- [Work instruction]: Retype the listing below line for line, but only from the line with "- Empty Recycle Bin : ゴミ箱を空にする" down to the line with "Cortadora de tubos hasta 220 mm", inclusive. Pictures stay out.

-*-

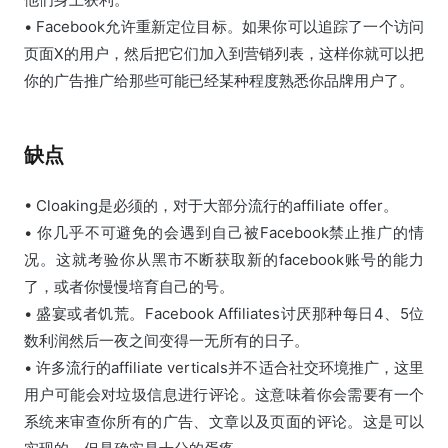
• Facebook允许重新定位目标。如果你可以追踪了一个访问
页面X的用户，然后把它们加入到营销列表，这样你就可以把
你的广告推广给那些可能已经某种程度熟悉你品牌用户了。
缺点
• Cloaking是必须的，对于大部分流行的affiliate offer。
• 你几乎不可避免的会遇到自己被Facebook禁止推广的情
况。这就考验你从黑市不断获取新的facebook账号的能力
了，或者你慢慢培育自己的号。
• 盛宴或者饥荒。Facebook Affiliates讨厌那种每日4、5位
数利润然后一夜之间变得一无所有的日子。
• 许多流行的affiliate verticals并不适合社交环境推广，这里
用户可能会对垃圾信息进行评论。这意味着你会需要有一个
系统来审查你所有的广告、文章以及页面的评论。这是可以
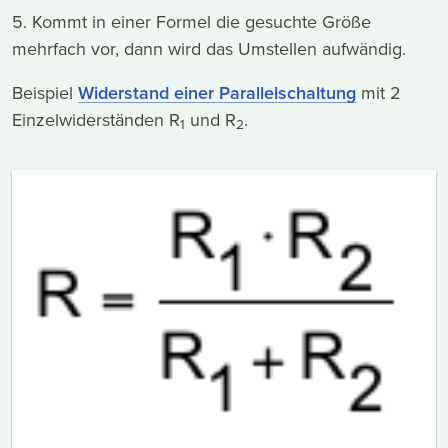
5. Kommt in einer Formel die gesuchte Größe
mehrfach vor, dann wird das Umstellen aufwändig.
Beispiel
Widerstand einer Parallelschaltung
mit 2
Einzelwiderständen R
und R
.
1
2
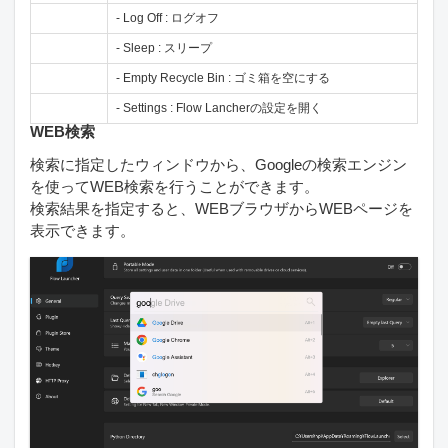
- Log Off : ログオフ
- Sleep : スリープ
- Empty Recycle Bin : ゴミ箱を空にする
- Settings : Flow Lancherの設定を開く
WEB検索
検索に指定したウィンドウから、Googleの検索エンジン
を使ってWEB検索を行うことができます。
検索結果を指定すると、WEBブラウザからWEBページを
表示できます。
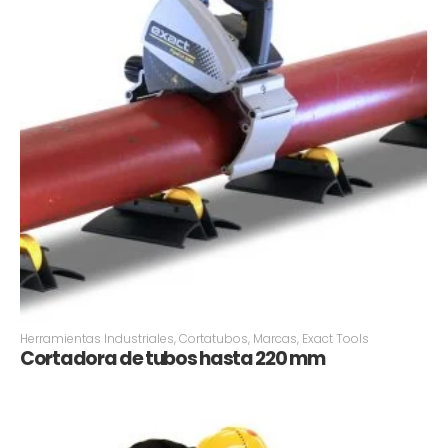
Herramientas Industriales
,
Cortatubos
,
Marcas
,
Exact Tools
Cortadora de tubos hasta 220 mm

-*-

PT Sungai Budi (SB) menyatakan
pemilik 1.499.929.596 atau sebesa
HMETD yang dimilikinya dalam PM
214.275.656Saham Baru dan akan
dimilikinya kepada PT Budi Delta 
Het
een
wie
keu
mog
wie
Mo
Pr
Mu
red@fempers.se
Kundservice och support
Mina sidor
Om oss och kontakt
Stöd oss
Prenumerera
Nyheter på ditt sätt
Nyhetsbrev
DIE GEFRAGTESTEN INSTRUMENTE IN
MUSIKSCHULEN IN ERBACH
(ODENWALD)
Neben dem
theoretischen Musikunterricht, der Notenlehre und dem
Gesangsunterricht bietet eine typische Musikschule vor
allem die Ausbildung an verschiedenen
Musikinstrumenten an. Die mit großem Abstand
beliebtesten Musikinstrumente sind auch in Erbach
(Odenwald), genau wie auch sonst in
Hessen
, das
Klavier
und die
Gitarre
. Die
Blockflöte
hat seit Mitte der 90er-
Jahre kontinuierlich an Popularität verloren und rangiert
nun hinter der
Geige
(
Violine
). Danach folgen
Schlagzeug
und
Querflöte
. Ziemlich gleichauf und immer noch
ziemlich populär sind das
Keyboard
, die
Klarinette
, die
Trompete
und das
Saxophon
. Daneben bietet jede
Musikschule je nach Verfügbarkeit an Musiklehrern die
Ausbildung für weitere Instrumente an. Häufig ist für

-*-

- [Result of this exercise]:
- Empty Recycle Bin : ゴミ箱を空にする
- Settings : Flow Lancherの設定を開く
WEB検索
検索に指定したウィンドウから、Googleの検索エンジン
を使ってWEB検索を行うことができます。
検索結果を指定すると、WEBブラウザからWEBページを
表示できます。
Herramientas Industriales
,
Cortatubos
,
Marcas
,
Exact Tools
Cortadora de tubos hasta 220 mm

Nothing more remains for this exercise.